Adding rnn_cells to graph

This is a simplified version of the "rnn" function from Tensorflow's api. See:
https://github.com/tensorflow/tensorflow/blob/master/tensorflow/python/ops/rnn.py
"""
state = init_state
rnn_outputs = []
for rnn_input in rnn_inputs:
    state = rnn_cell(rnn_input, state)
    rnn_outputs.append(state)
final_state = rnn_outputs[-1]

In [7]:
"""
Predictions, loss, training step

Losses and total_loss are simlar to the "sequence_loss_by_example" and "sequence_loss"
functions, respectively, from Tensorflow's api.

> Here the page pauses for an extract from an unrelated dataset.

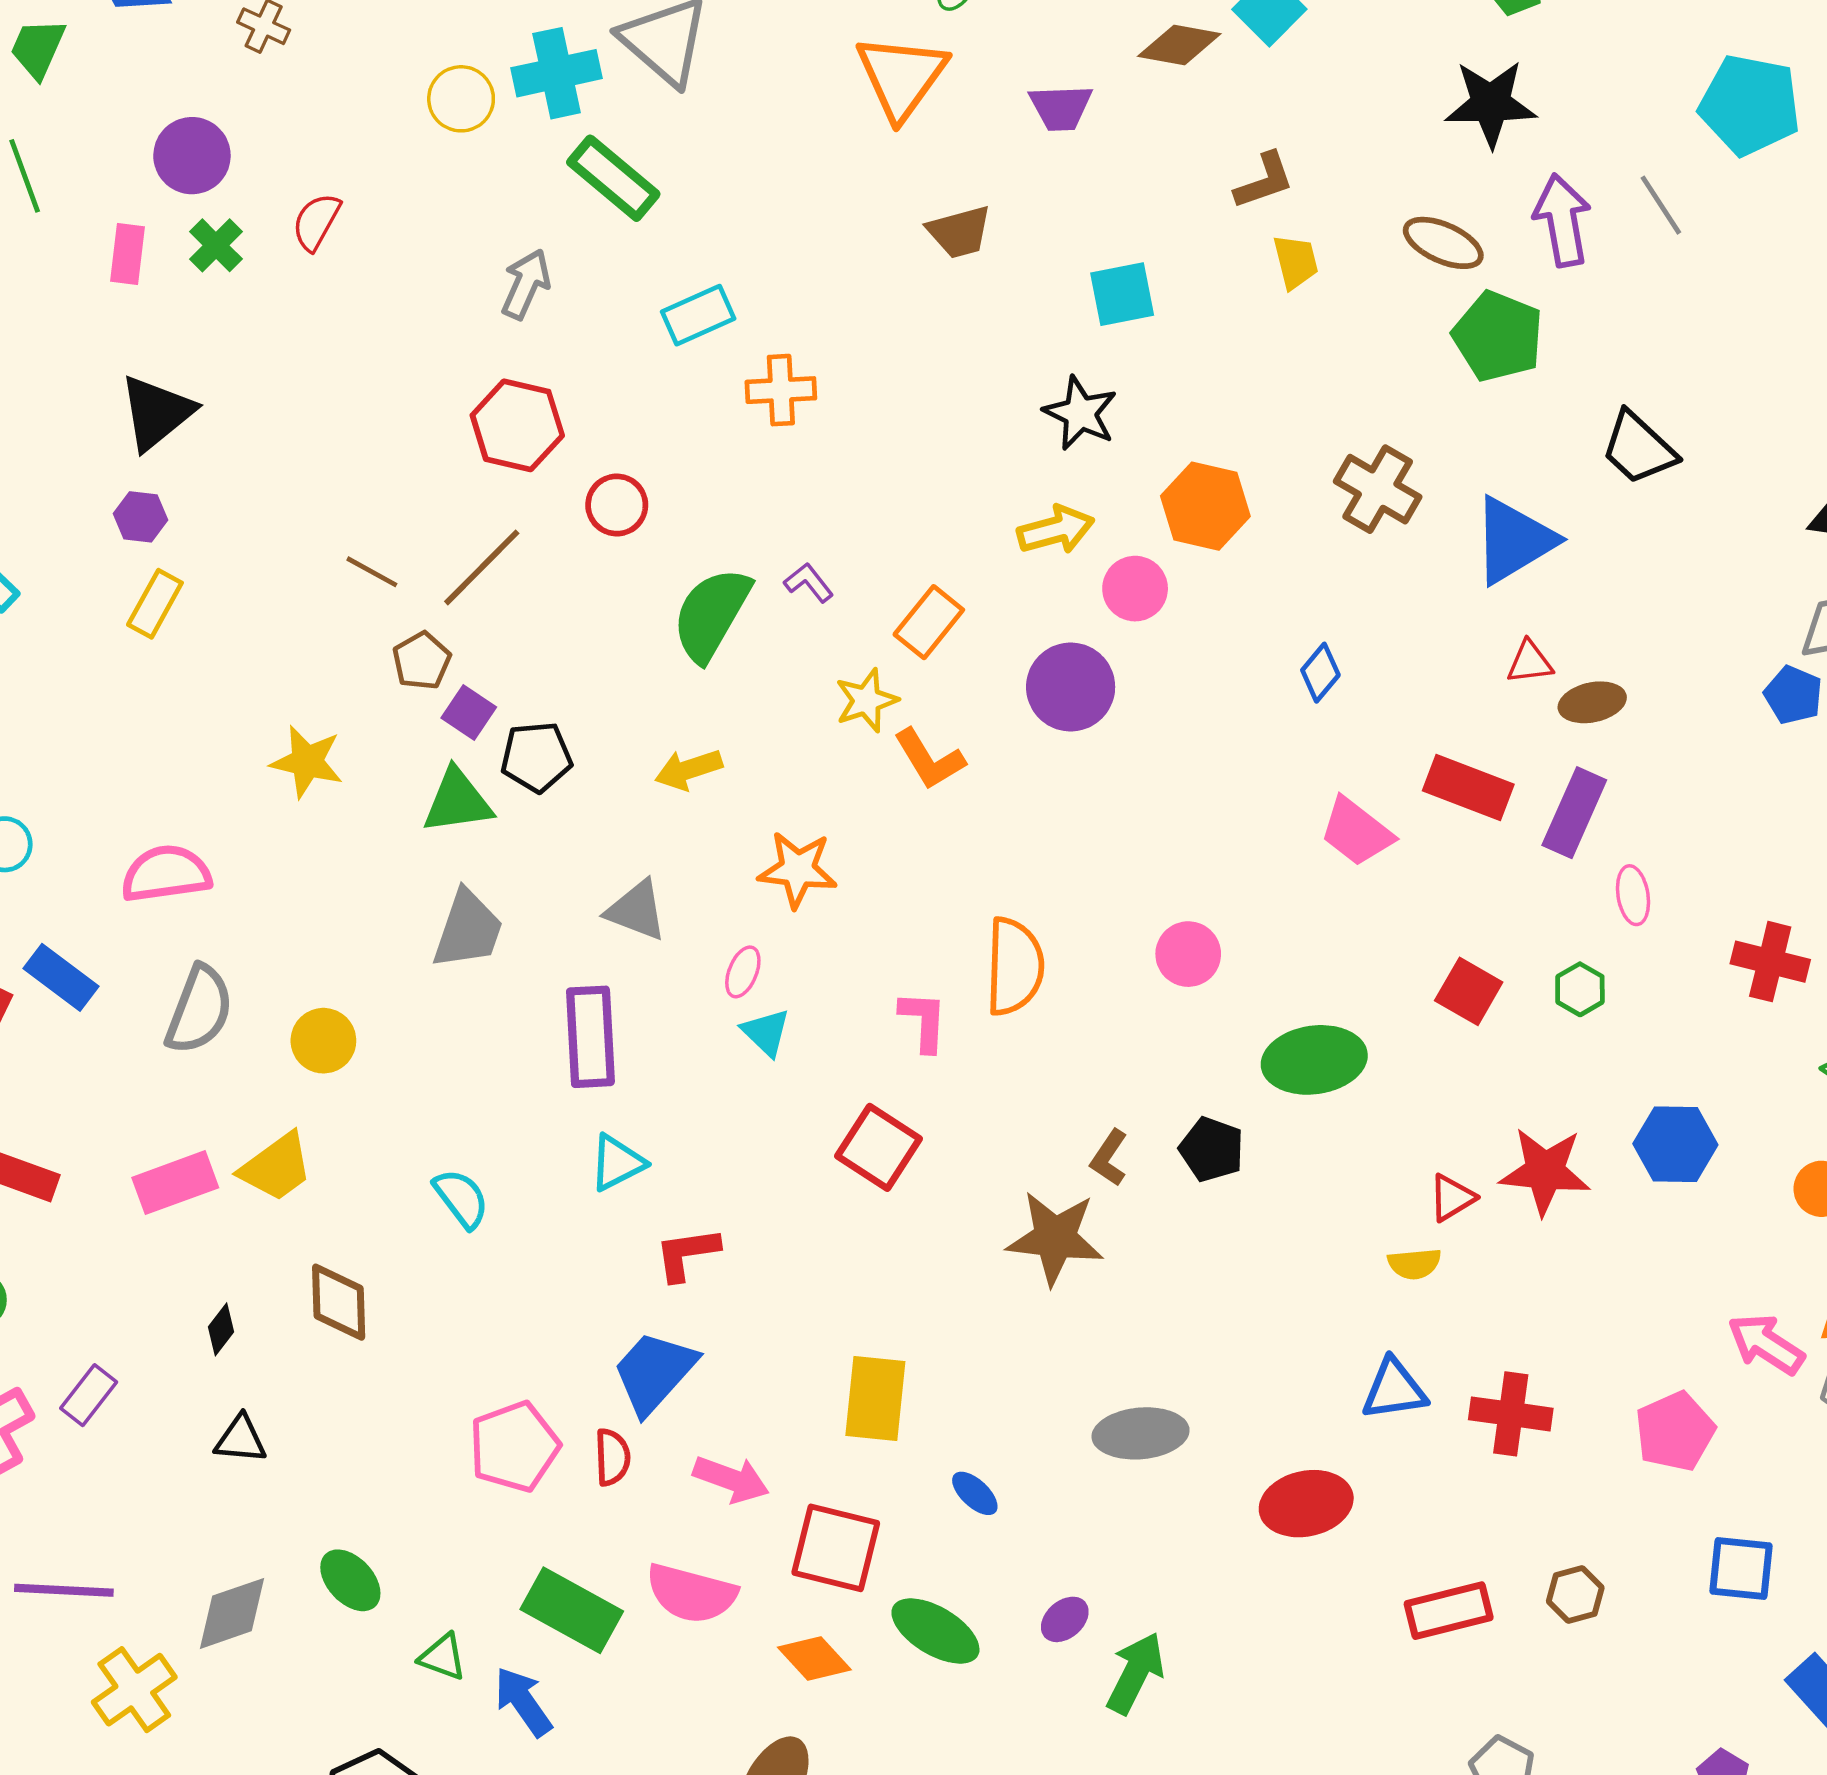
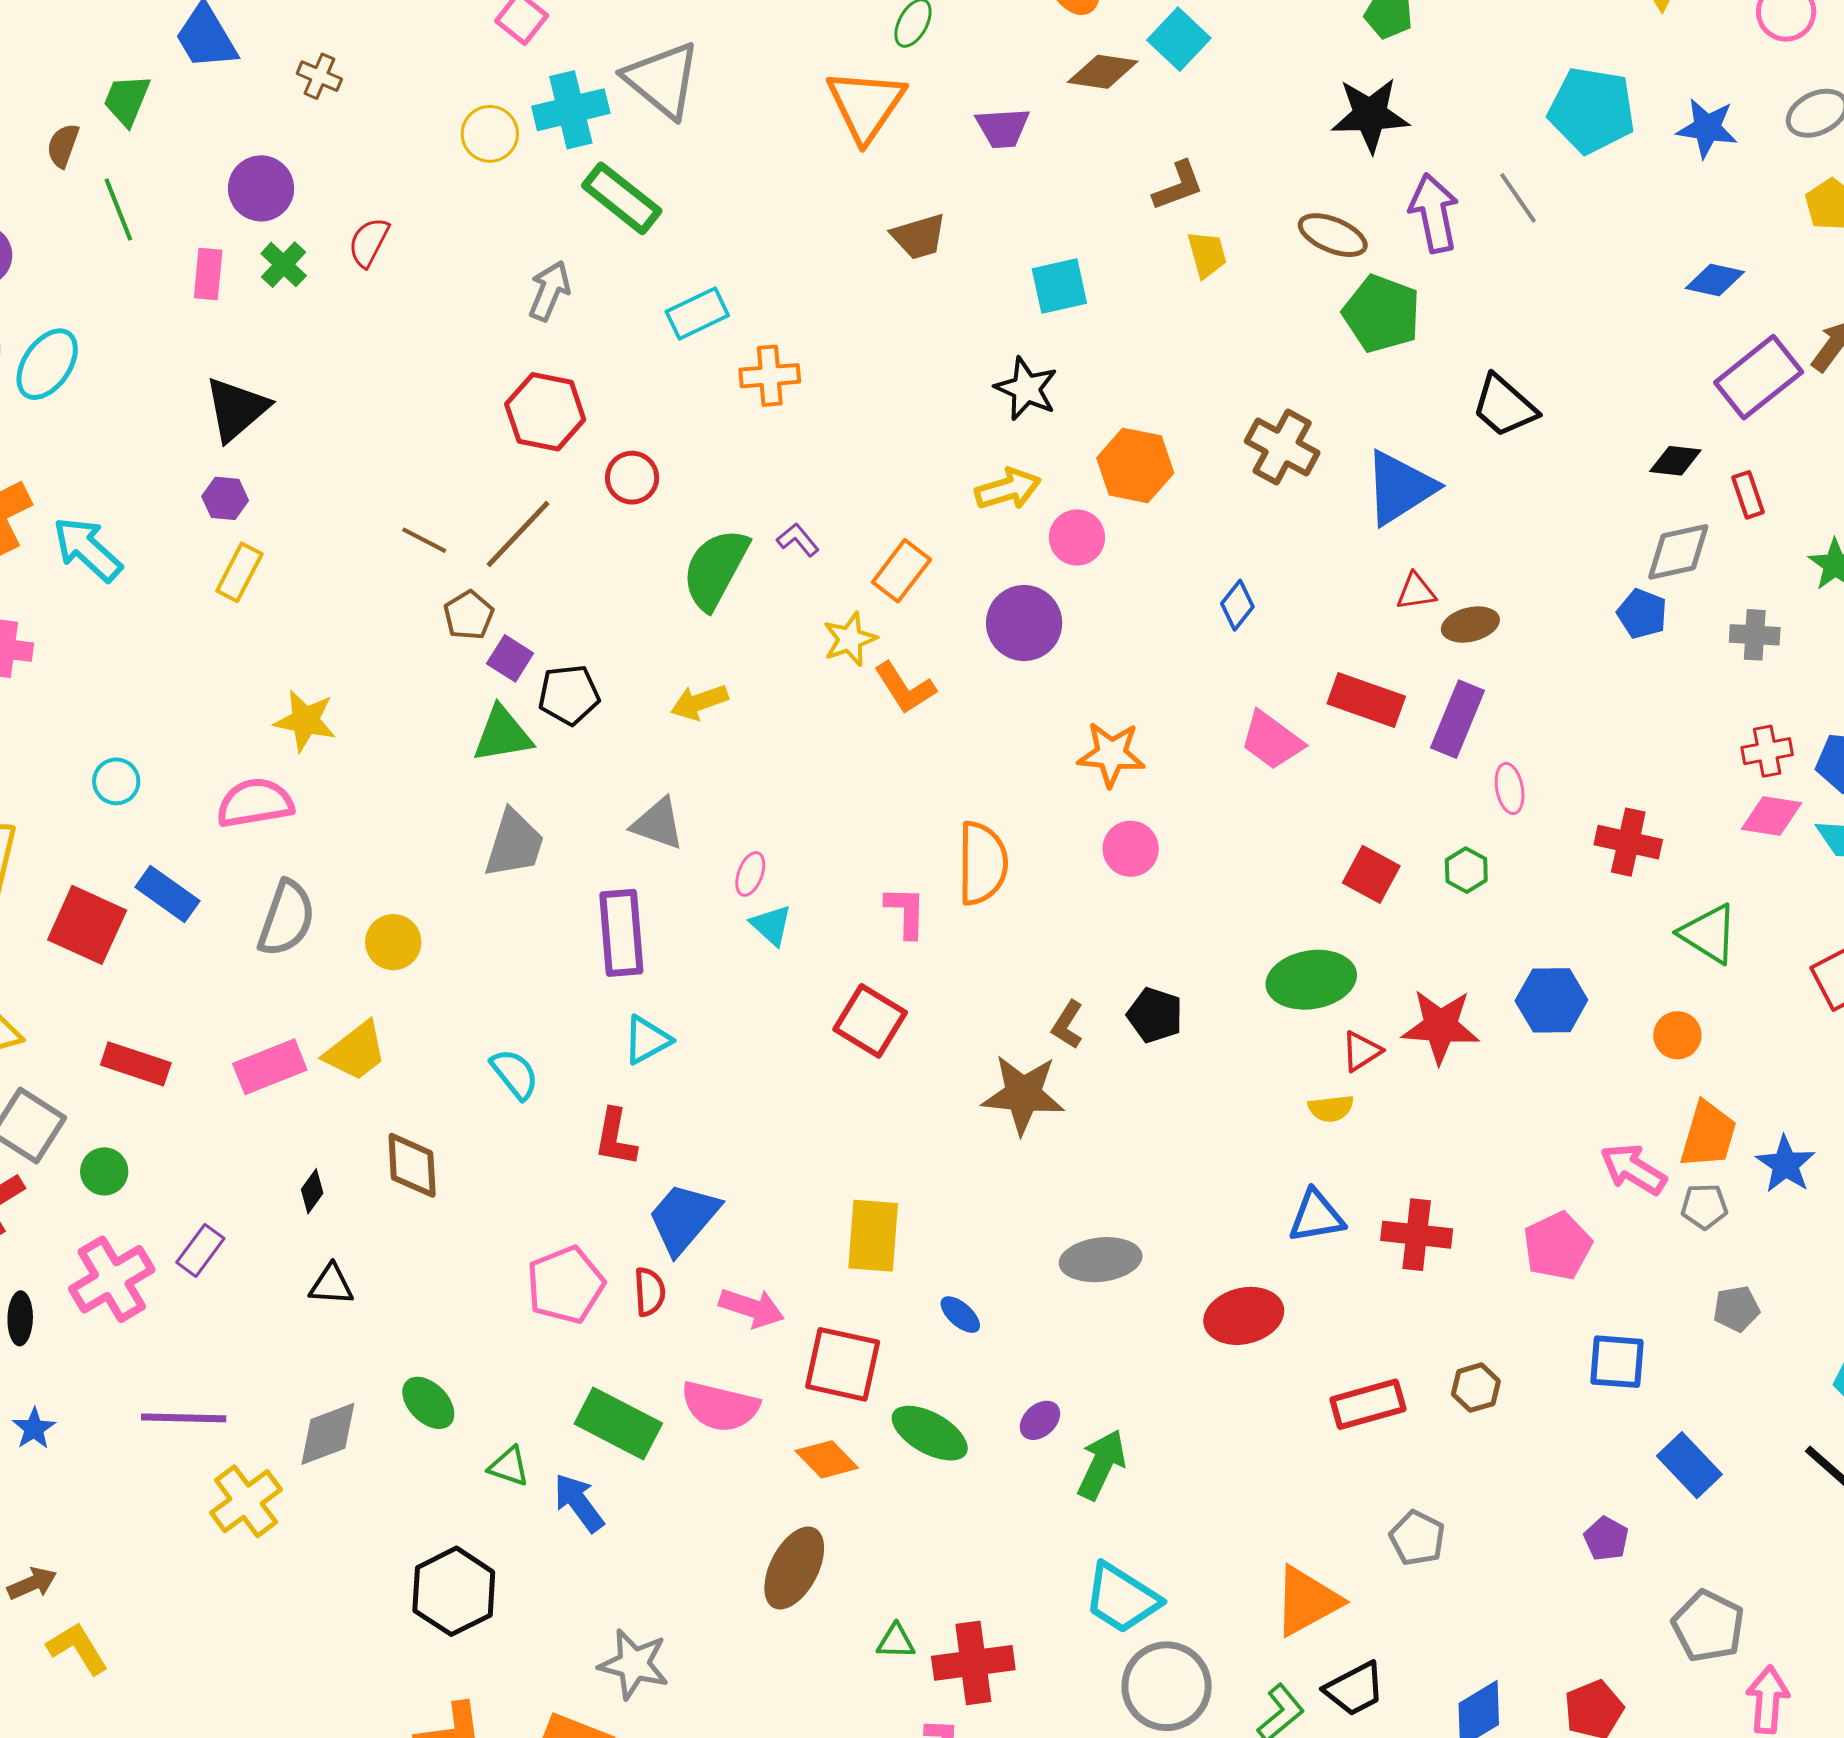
yellow star: (307, 762) -> (305, 721), moved
orange star: (798, 870) -> (1111, 754), moved
green ellipse: (1314, 1060) -> (1311, 980), moved
red L-shape: (687, 1254) -> (615, 1137), moved, turned -70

See:
https://github.com/tensorflow/tensorflow/blob/master/tensorflow/python/ops/seq2seq.py
"""

#logits and predictions
with tf.variable_scope('softmax'):
    W = tf.get_variable('W', [state_size, num_classes])
    b = tf.get_variable('b', [num_classes], initializer=tf.constant_initializer(0.0))
logits = [tf.matmul(rnn_output, W) + b for rnn_output in rnn_outputs]
predictions = [tf.nn.softmax(logit) for logit in logits]

# Turn our y placeholder into a list labels
y_as_list = [tf.squeeze(i, squeeze_dims=[1]) for i in tf.split(1, num_steps, y)]

#losses and train_step
losses = [tf.nn.sparse_softmax_cross_entropy_with_logits(logit,label) for \
          logit, label in zip(logits, y_as_list)]
total_loss = tf.reduce_mean(losses)
train_step = tf.train.AdagradOptimizer(learning_rate).minimize(total_loss)

In [8]:
'''
Function to train the network
'''

def train_network(num_epochs, num_steps, state_size=4, verbose=True):
    with tf.Session() as sess:
        sess.run(tf.global_variables_initializer())
        training_losses = []
        for idx, epoch in enumerate(gen_epochs(num_epochs, num_steps)):
            training_loss = 0
            training_state = np.zeros((batch_size, state_size))
            if verbose:
                print("\nEPOCH", idx)
            for step, (X, Y) in enumerate(epoch):
                tr_losses, training_loss_, training_state, _ = \
                    sess.run([losses,
                              total_loss,
                              final_state,
                              train_step],
                                  feed_dict={x:X, y:Y, init_state:training_state})
                training_loss += training_loss_
                if step % 100 == 0 and step > 0:
                    if verbose:
                        print("Average loss at step", step,
                              "for last 250 steps:", training_loss / 100)
                    training_losses.append(training_loss / 100)
                    training_loss = 0

    return training_losses

In [10]:
# training_losses = train_network(1, num_steps)
# plt.plot(training_losses)

# Print all variables
g = tf.get_default_graph()
vars = g.get_collection('variables')
for v in vars:
    print(v.name)

# Get single tensor
cell_weights = g.get_tensor_by_name('rnn_cell/W:0')
print(cell_weights.name)


rnn_cell/W:0
rnn_cell/b:0
softmax/W:0
softmax/b:0
rnn_cell/W/Adagrad:0
rnn_cell/b/Adagrad:0
softmax/W/Adagrad:0
softmax/b/Adagrad:0
rnn_cell/W:0

In [ ]:


In [ ]: